Which database for time-series data?

Hi,

I am building my channels based app, users will be sending their lat, long as messages each 1 second, I need to store all the messages, there could be hundred of thousands users sending their locations, the message size is less than 100 byte.

The question is, what is the recommended db to go with? As I will be storing all those messages in real time… ? Each process (channel) will store the message once it’s received via Task.async

Please advice!

4 Likes

Are you going to need all that information forever? I think probably not (Rather, you’d want to create some smoothing algorithm that only stores a location once it is far enough from a users previous location).
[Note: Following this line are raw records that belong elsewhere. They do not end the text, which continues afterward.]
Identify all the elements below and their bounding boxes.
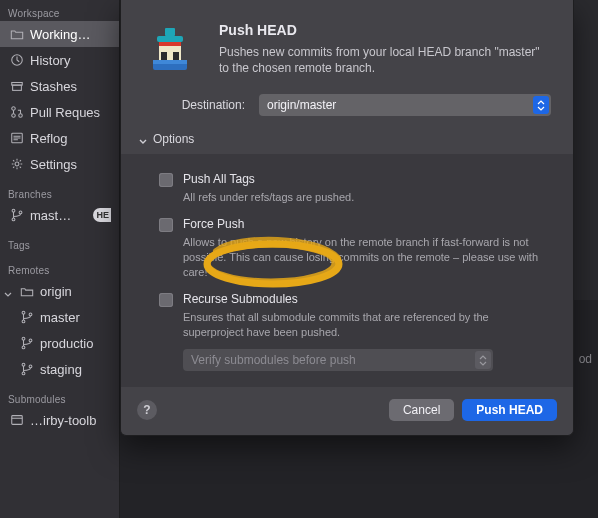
head-badge: HE (93, 208, 111, 222)
options-label: Options (153, 132, 194, 146)
sidebar-item-settings[interactable]: Settings (0, 151, 119, 177)
chevron-down-icon (4, 287, 12, 295)
clock-icon (10, 53, 24, 67)
branch-icon (20, 310, 34, 324)
svg-rect-25 (157, 36, 183, 42)
background-truncated-text: od (579, 352, 592, 366)
dialog-subtitle: Pushes new commits from your local HEAD … (219, 44, 551, 76)
list-icon (10, 131, 24, 145)
verify-submodules-placeholder: Verify submodules before push (191, 353, 356, 367)
recurse-submodules-checkbox[interactable] (159, 293, 173, 307)
push-all-tags-label: Push All Tags (183, 172, 255, 186)
svg-point-5 (19, 114, 23, 118)
sidebar-item-remote-production[interactable]: productio (0, 330, 119, 356)
archivebox-icon (10, 79, 24, 93)
cancel-button[interactable]: Cancel (389, 399, 454, 421)
push-head-button[interactable]: Push HEAD (462, 399, 557, 421)
destination-value: origin/master (267, 98, 336, 112)
svg-point-16 (29, 339, 32, 342)
sidebar-item-remote-master[interactable]: master (0, 304, 119, 330)
sidebar-item-remote-origin[interactable]: origin (0, 278, 119, 304)
tower-app-icon (143, 22, 197, 76)
svg-point-13 (29, 313, 32, 316)
pull-request-icon (10, 105, 24, 119)
sidebar-item-reflog[interactable]: Reflog (0, 125, 119, 151)
force-push-label: Force Push (183, 217, 244, 231)
push-all-tags-desc: All refs under refs/tags are pushed. (143, 189, 543, 215)
group-tags-header: Tags (0, 236, 119, 253)
group-submodules-header: Submodules (0, 390, 119, 407)
sidebar-item-history[interactable]: History (0, 47, 119, 73)
sidebar-item-working-copy[interactable]: Working… (0, 21, 119, 47)
sidebar-item-stashes[interactable]: Stashes (0, 73, 119, 99)
svg-point-10 (19, 211, 22, 214)
destination-label: Destination: (143, 98, 245, 112)
svg-point-9 (12, 218, 15, 221)
select-stepper-icon (533, 96, 549, 114)
options-body: Push All Tags All refs under refs/tags a… (121, 154, 573, 387)
svg-point-14 (22, 337, 25, 340)
svg-rect-22 (153, 60, 187, 64)
svg-rect-24 (159, 42, 181, 46)
push-head-dialog: Push HEAD Pushes new commits from your l… (120, 0, 574, 436)
cloud-folder-icon (20, 284, 34, 298)
submodule-icon (10, 413, 24, 427)
svg-rect-28 (173, 52, 179, 60)
svg-point-19 (29, 365, 32, 368)
force-push-desc: Allows to push a new history on the remo… (143, 234, 543, 290)
sidebar-item-submodule[interactable]: …irby-toolb (0, 407, 119, 433)
svg-rect-27 (161, 52, 167, 60)
svg-rect-2 (13, 85, 22, 90)
branch-icon (20, 362, 34, 376)
svg-point-12 (22, 320, 25, 323)
svg-point-8 (12, 209, 15, 212)
svg-point-7 (15, 162, 19, 166)
destination-row: Destination: origin/master (121, 88, 573, 126)
branch-icon (10, 208, 24, 222)
sidebar-item-pull-requests[interactable]: Pull Reques (0, 99, 119, 125)
recurse-submodules-label: Recurse Submodules (183, 292, 298, 306)
branch-icon (20, 336, 34, 350)
recurse-submodules-desc: Ensures that all submodule commits that … (143, 309, 543, 350)
chevron-down-icon (139, 135, 147, 143)
destination-select[interactable]: origin/master (259, 94, 551, 116)
svg-point-18 (22, 372, 25, 375)
dialog-title: Push HEAD (219, 22, 551, 38)
push-all-tags-checkbox[interactable] (159, 173, 173, 187)
group-remotes-header: Remotes (0, 261, 119, 278)
svg-rect-26 (165, 28, 175, 36)
force-push-checkbox[interactable] (159, 218, 173, 232)
svg-point-3 (12, 107, 16, 111)
svg-point-11 (22, 311, 25, 314)
verify-submodules-select[interactable]: Verify submodules before push (183, 349, 493, 371)
folder-icon (10, 27, 24, 41)
sidebar: Workspace Working… History Stashes Pull … (0, 0, 120, 518)
svg-point-15 (22, 346, 25, 349)
svg-rect-20 (12, 416, 23, 425)
select-stepper-icon (475, 351, 491, 369)
svg-point-4 (12, 114, 16, 118)
sidebar-item-branch-master[interactable]: mast… HE (0, 202, 119, 228)
gear-icon (10, 157, 24, 171)
svg-point-17 (22, 363, 25, 366)
options-disclosure[interactable]: Options (121, 126, 573, 154)
sidebar-item-remote-staging[interactable]: staging (0, 356, 119, 382)
group-branches-header: Branches (0, 185, 119, 202)
group-workspace-header: Workspace (0, 4, 119, 21)
help-button[interactable]: ? (137, 400, 157, 420)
If I am correct in that assumption, I think that you could store the first, real-time information using Mnesia (which is Erlangs built-in in-memory database that is made for concurrent read/writes), and after processing this information, store the smoothed values in a more conventional relational database such as PostgreSQL.

3 Likes

InfluxDB came to mind because it focuses on storing time-series data. There is also TrailDB which was recently released by AdRoll but may not fit your use case as well.

In general, I would think about appending these messages to a log like Apache Kafka or RabbitMQ, and then creating subscribers/consumers which store that data in special purpose databases like InfluxDB. This allows for more flexibility as your application grows. Consider the following diagrams:



sources:

6 Likes

Yes I agree Apache Kafka is the best message queue right now. It can very easy scale adding more nodes if needed.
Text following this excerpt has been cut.